• Required action
Word for word, return every record that follows.

[Collected data]
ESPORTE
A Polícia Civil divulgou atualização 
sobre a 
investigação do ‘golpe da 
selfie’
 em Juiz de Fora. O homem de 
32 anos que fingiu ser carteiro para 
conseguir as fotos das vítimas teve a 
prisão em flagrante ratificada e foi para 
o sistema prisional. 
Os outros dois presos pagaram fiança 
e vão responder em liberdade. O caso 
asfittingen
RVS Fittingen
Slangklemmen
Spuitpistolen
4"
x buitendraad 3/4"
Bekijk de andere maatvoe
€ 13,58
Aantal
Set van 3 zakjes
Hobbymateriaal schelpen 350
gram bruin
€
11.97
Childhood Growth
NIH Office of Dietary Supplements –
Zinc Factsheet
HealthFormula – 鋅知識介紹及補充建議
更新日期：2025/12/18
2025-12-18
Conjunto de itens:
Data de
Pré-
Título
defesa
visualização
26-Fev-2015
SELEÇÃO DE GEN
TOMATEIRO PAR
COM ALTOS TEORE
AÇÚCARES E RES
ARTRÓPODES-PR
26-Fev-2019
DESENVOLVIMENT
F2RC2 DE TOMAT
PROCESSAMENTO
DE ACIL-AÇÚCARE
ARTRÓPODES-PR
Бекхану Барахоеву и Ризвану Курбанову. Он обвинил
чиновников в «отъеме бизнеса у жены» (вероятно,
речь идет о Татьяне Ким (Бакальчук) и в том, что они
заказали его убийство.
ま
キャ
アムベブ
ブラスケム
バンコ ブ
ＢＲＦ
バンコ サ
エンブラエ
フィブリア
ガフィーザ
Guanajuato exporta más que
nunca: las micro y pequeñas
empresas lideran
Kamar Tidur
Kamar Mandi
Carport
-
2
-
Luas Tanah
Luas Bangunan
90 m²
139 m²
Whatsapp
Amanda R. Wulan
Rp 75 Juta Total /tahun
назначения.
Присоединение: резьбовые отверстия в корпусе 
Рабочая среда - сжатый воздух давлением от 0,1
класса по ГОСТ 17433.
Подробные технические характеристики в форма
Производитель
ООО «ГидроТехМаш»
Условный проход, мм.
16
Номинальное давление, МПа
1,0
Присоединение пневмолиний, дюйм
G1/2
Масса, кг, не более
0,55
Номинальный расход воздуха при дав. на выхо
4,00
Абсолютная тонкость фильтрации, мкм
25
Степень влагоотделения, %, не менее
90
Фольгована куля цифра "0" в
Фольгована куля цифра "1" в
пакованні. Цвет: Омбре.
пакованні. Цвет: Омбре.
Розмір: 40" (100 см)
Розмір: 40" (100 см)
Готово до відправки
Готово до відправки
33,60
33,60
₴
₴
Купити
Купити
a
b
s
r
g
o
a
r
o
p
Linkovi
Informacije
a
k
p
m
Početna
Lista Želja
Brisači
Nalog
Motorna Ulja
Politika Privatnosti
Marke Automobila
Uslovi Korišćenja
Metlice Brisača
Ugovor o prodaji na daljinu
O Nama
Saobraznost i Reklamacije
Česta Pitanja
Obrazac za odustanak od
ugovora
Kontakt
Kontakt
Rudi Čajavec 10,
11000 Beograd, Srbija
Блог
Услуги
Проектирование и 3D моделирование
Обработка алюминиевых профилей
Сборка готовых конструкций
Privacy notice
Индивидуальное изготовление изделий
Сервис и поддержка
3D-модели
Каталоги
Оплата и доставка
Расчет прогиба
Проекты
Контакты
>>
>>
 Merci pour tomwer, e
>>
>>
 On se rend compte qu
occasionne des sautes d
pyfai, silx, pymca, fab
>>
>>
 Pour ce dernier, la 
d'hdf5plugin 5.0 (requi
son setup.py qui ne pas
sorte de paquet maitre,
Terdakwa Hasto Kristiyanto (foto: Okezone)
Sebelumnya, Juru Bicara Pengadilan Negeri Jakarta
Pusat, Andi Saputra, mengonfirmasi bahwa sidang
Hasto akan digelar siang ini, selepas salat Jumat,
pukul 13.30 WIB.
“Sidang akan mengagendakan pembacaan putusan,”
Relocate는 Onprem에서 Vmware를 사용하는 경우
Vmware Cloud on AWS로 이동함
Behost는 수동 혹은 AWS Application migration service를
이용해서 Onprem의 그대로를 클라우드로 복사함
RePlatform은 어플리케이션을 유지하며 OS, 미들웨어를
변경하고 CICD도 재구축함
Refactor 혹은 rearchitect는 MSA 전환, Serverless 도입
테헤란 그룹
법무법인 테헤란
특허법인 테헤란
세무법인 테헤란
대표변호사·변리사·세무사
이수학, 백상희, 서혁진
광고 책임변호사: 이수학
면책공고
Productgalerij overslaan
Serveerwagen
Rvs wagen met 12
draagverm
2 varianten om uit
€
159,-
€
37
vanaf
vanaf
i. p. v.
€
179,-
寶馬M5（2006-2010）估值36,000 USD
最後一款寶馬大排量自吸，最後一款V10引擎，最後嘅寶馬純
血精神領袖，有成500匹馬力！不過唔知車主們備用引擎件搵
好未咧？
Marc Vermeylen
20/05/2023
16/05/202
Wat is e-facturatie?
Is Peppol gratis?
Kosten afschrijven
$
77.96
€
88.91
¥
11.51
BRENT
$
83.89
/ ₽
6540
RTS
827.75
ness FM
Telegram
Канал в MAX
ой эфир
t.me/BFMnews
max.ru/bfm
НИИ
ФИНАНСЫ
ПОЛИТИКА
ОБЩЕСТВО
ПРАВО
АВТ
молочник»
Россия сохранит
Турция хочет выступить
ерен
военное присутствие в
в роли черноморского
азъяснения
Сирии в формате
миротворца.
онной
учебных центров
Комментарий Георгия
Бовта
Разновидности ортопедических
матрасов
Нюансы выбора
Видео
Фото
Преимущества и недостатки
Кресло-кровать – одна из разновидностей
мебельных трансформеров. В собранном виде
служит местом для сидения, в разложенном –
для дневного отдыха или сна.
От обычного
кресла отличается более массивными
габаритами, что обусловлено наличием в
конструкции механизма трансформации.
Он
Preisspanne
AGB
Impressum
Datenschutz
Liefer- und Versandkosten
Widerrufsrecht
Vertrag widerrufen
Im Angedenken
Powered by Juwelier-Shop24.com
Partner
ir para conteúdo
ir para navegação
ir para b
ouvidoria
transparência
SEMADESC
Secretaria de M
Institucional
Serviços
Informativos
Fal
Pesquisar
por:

• Answer to this task
ESPORTE
A Polícia Civil divulgou atualização 
sobre a 
investigação do ‘golpe da 
selfie’
 em Juiz de Fora. O homem de 
32 anos que fingiu ser carteiro para 
conseguir as fotos das vítimas teve a 
prisão em flagrante ratificada e foi para 
o sistema prisional. 
Os outros dois presos pagaram fiança 
e vão responder em liberdade. O caso 
asfittingen
RVS Fittingen
Slangklemmen
Spuitpistolen
4"
x buitendraad 3/4"
Bekijk de andere maatvoe
€ 13,58
Aantal
Set van 3 zakjes
Hobbymateriaal schelpen 350
gram bruin
€
11.97
Childhood Growth
NIH Office of Dietary Supplements –
Zinc Factsheet
HealthFormula – 鋅知識介紹及補充建議
更新日期：2025/12/18
2025-12-18
Conjunto de itens:
Data de
Pré-
Título
defesa
visualização
26-Fev-2015
SELEÇÃO DE GEN
TOMATEIRO PAR
COM ALTOS TEORE
AÇÚCARES E RES
ARTRÓPODES-PR
26-Fev-2019
DESENVOLVIMENT
F2RC2 DE TOMAT
PROCESSAMENTO
DE ACIL-AÇÚCARE
ARTRÓPODES-PR
Бекхану Барахоеву и Ризвану Курбанову. Он обвинил
чиновников в «отъеме бизнеса у жены» (вероятно,
речь идет о Татьяне Ким (Бакальчук) и в том, что они
заказали его убийство.
ま
キャ
アムベブ
ブラスケム
バンコ ブ
ＢＲＦ
バンコ サ
エンブラエ
フィブリア
ガフィーザ
Guanajuato exporta más que
nunca: las micro y pequeñas
empresas lideran
Kamar Tidur
Kamar Mandi
Carport
-
2
-
Luas Tanah
Luas Bangunan
90 m²
139 m²
Whatsapp
Amanda R. Wulan
Rp 75 Juta Total /tahun
назначения.
Присоединение: резьбовые отверстия в корпусе 
Рабочая среда - сжатый воздух давлением от 0,1
класса по ГОСТ 17433.
Подробные технические характеристики в форма
Производитель
ООО «ГидроТехМаш»
Условный проход, мм.
16
Номинальное давление, МПа
1,0
Присоединение пневмолиний, дюйм
G1/2
Масса, кг, не более
0,55
Номинальный расход воздуха при дав. на выхо
4,00
Абсолютная тонкость фильтрации, мкм
25
Степень влагоотделения, %, не менее
90
Фольгована куля цифра "0" в
Фольгована куля цифра "1" в
пакованні. Цвет: Омбре.
пакованні. Цвет: Омбре.
Розмір: 40" (100 см)
Розмір: 40" (100 см)
Готово до відправки
Готово до відправки
33,60
33,60
₴
₴
Купити
Купити
a
b
s
r
g
o
a
r
o
p
Linkovi
Informacije
a
k
p
m
Početna
Lista Želja
Brisači
Nalog
Motorna Ulja
Politika Privatnosti
Marke Automobila
Uslovi Korišćenja
Metlice Brisača
Ugovor o prodaji na daljinu
O Nama
Saobraznost i Reklamacije
Česta Pitanja
Obrazac za odustanak od
ugovora
Kontakt
Kontakt
Rudi Čajavec 10,
11000 Beograd, Srbija
Блог
Услуги
Проектирование и 3D моделирование
Обработка алюминиевых профилей
Сборка готовых конструкций
Privacy notice
Индивидуальное изготовление изделий
Сервис и поддержка
3D-модели
Каталоги
Оплата и доставка
Расчет прогиба
Проекты
Контакты
>>
>>
 Merci pour tomwer, e
>>
>>
 On se rend compte qu
occasionne des sautes d
pyfai, silx, pymca, fab
>>
>>
 Pour ce dernier, la 
d'hdf5plugin 5.0 (requi
son setup.py qui ne pas
sorte de paquet maitre,
Terdakwa Hasto Kristiyanto (foto: Okezone)
Sebelumnya, Juru Bicara Pengadilan Negeri Jakarta
Pusat, Andi Saputra, mengonfirmasi bahwa sidang
Hasto akan digelar siang ini, selepas salat Jumat,
pukul 13.30 WIB.
“Sidang akan mengagendakan pembacaan putusan,”
Relocate는 Onprem에서 Vmware를 사용하는 경우
Vmware Cloud on AWS로 이동함
Behost는 수동 혹은 AWS Application migration service를
이용해서 Onprem의 그대로를 클라우드로 복사함
RePlatform은 어플리케이션을 유지하며 OS, 미들웨어를
변경하고 CICD도 재구축함
Refactor 혹은 rearchitect는 MSA 전환, Serverless 도입
테헤란 그룹
법무법인 테헤란
특허법인 테헤란
세무법인 테헤란
대표변호사·변리사·세무사
이수학, 백상희, 서혁진
광고 책임변호사: 이수학
면책공고
Productgalerij overslaan
Serveerwagen
Rvs wagen met 12
draagverm
2 varianten om uit
€
159,-
€
37
vanaf
vanaf
i. p. v.
€
179,-
寶馬M5（2006-2010）估值36,000 USD
最後一款寶馬大排量自吸，最後一款V10引擎，最後嘅寶馬純
血精神領袖，有成500匹馬力！不過唔知車主們備用引擎件搵
好未咧？
Marc Vermeylen
20/05/2023
16/05/202
Wat is e-facturatie?
Is Peppol gratis?
Kosten afschrijven
$
77.96
€
88.91
¥
11.51
BRENT
$
83.89
/ ₽
6540
RTS
827.75
ness FM
Telegram
Канал в MAX
ой эфир
t.me/BFMnews
max.ru/bfm
НИИ
ФИНАНСЫ
ПОЛИТИКА
ОБЩЕСТВО
ПРАВО
АВТ
молочник»
Россия сохранит
Турция хочет выступить
ерен
военное присутствие в
в роли черноморского
азъяснения
Сирии в формате
миротворца.
онной
учебных центров
Комментарий Георгия
Бовта
Разновидности ортопедических
матрасов
Нюансы выбора
Видео
Фото
Преимущества и недостатки
Кресло-кровать – одна из разновидностей
мебельных трансформеров. В собранном виде
служит местом для сидения, в разложенном –
для дневного отдыха или сна.
От обычного
кресла отличается более массивными
габаритами, что обусловлено наличием в
конструкции механизма трансформации.
Он
Preisspanne
AGB
Impressum
Datenschutz
Liefer- und Versandkosten
Widerrufsrecht
Vertrag widerrufen
Im Angedenken
Powered by Juwelier-Shop24.com
Partner
ir para conteúdo
ir para navegação
ir para b
ouvidoria
transparência
SEMADESC
Secretaria de M
Institucional
Serviços
Informativos
Fal
Pesquisar
por:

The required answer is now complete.